■ Work item ■
Scan the entries below for the word "custom" and copy every line where it turns up.

═════ Entries supplied

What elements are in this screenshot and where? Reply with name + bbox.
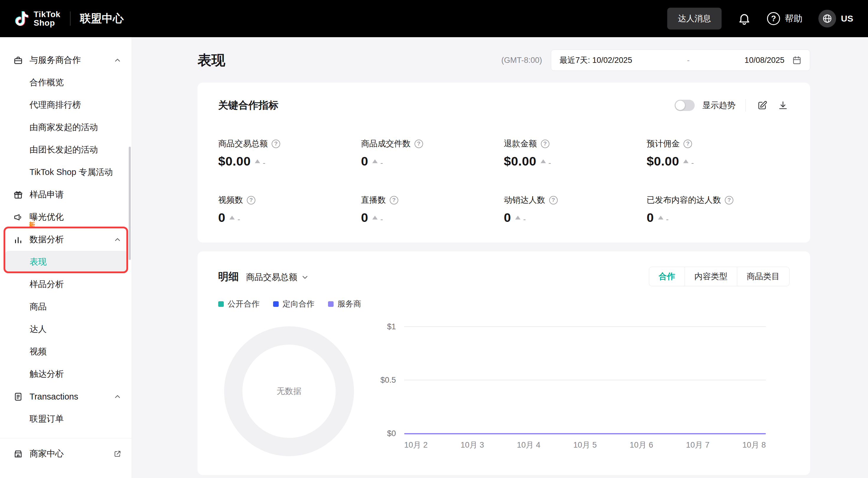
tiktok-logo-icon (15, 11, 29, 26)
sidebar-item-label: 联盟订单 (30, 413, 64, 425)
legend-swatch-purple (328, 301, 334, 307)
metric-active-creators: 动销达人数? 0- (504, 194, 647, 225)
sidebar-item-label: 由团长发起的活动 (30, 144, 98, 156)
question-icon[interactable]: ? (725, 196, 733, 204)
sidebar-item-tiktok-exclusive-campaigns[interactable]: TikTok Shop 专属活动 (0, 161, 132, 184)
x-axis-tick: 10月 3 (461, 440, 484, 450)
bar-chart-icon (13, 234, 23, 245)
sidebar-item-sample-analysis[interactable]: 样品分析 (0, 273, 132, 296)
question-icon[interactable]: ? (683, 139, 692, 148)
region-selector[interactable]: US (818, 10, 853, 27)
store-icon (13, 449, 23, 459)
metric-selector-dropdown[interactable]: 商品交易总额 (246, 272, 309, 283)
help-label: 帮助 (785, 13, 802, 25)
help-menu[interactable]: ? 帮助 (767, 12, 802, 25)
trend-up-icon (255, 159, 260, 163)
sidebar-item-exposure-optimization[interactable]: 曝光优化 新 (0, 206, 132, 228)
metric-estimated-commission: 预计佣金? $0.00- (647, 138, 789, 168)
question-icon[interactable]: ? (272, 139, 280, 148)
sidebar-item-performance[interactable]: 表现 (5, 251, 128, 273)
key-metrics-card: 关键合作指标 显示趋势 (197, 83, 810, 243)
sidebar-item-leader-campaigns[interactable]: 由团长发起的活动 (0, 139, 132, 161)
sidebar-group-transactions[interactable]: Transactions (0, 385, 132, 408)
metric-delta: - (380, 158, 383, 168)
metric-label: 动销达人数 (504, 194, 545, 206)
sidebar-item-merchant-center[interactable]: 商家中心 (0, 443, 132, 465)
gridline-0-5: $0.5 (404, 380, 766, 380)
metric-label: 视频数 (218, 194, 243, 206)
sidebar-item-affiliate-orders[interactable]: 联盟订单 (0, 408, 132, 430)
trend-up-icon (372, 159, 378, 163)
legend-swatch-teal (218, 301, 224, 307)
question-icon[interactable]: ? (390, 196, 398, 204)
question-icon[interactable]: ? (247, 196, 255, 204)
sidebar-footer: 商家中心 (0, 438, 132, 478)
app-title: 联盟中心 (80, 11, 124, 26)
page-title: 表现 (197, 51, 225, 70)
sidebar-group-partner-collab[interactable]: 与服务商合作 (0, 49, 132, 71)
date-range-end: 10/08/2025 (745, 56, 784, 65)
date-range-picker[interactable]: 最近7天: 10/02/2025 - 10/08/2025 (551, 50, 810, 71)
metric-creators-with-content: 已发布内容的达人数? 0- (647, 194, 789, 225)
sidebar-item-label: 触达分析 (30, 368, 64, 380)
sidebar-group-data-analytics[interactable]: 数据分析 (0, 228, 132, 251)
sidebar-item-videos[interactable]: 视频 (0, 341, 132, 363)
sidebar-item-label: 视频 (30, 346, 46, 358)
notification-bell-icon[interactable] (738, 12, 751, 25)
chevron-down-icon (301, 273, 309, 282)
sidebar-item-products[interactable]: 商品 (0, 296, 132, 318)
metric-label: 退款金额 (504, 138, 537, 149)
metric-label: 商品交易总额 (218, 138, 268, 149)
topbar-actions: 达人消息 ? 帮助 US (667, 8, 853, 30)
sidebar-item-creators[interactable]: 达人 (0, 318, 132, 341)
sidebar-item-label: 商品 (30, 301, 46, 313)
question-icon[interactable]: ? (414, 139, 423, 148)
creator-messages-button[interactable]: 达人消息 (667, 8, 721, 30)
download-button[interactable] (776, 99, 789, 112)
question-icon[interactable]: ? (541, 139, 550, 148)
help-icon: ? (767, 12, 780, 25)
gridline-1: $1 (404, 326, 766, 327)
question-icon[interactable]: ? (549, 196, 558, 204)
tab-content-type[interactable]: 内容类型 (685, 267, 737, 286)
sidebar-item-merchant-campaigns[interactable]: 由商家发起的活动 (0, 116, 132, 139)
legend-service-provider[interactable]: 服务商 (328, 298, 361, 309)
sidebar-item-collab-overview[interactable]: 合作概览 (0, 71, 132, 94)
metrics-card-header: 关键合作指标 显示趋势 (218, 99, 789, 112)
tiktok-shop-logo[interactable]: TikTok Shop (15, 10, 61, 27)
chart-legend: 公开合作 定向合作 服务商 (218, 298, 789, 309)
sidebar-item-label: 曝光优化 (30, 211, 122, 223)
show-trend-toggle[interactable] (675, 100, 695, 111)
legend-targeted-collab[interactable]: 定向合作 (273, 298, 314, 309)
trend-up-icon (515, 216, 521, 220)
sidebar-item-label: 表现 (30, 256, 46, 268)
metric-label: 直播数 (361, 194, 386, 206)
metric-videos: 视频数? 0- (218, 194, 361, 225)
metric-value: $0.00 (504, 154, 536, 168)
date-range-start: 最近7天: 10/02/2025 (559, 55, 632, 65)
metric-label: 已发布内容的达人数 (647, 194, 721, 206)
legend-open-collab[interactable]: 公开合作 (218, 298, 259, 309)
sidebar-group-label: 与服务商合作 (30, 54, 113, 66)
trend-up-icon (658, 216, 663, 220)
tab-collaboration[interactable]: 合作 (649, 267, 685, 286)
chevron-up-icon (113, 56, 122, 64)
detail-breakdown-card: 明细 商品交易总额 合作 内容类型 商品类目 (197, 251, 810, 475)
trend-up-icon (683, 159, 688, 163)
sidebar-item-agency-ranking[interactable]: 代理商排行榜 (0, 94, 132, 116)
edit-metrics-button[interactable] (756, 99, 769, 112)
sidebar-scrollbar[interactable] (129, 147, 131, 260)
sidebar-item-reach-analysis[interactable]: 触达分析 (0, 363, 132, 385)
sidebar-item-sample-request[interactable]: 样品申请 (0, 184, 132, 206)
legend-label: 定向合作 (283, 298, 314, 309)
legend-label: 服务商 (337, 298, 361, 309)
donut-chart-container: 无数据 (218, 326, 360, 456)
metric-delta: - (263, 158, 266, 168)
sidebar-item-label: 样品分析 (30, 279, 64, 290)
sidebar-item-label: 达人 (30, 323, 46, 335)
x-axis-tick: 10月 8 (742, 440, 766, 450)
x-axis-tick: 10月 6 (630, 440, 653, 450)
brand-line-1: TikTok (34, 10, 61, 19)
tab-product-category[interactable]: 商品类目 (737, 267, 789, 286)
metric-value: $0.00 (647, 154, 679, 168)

══════════
═════ Entries supplied

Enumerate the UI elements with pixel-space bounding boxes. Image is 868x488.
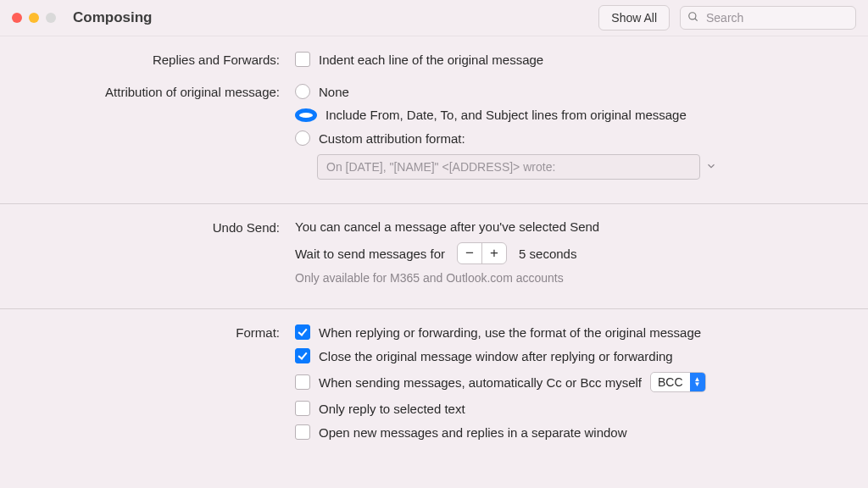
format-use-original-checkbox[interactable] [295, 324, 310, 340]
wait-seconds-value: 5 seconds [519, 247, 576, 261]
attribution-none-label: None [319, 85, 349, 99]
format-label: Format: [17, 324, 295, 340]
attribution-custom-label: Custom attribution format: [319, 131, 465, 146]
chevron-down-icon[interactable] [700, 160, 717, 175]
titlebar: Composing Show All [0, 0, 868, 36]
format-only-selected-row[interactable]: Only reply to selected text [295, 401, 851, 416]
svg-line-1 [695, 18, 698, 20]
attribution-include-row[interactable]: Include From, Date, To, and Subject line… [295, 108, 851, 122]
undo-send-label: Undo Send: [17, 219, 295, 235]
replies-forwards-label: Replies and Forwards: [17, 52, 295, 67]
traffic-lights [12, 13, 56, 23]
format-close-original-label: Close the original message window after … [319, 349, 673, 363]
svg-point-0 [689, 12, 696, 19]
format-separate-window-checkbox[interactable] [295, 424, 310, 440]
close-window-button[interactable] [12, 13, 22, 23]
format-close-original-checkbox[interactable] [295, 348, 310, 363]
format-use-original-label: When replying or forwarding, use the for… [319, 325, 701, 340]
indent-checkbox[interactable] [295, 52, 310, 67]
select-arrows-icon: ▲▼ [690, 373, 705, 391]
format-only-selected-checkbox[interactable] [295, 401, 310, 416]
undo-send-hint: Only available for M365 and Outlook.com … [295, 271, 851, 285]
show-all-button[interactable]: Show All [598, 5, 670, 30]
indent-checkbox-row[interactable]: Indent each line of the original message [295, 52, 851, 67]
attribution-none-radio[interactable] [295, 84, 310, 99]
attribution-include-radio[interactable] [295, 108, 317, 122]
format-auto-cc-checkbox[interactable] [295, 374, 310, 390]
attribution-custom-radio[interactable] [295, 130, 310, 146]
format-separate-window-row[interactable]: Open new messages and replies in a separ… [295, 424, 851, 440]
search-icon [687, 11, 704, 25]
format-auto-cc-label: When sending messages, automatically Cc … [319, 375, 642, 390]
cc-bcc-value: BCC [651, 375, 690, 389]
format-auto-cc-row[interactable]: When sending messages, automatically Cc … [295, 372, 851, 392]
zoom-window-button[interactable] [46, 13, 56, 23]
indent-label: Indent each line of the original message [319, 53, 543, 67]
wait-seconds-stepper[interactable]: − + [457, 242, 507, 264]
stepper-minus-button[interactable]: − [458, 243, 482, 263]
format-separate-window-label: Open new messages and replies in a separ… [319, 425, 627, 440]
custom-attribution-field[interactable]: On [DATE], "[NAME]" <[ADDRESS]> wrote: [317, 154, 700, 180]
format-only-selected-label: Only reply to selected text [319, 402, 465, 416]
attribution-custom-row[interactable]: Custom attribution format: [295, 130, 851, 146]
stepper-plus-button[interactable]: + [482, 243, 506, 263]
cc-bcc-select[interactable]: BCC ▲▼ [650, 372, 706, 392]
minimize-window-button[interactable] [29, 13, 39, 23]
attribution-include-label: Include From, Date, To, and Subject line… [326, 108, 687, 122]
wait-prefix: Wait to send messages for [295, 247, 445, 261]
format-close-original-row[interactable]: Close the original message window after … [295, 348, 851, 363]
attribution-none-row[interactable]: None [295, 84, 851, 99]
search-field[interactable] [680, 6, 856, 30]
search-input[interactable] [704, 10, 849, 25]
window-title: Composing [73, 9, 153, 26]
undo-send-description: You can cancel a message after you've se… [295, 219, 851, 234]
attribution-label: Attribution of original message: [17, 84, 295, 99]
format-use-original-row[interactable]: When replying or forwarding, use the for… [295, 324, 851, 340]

══════════

■ Answer box ■
attribution-custom-label: Custom attribution format: [319, 131, 465, 146]
attribution-custom-radio[interactable] [295, 130, 310, 146]
custom-attribution-field[interactable]: On [DATE], "[NAME]" <[ADDRESS]> wrote: [317, 154, 700, 180]
attribution-custom-row[interactable]: Custom attribution format: [295, 130, 851, 146]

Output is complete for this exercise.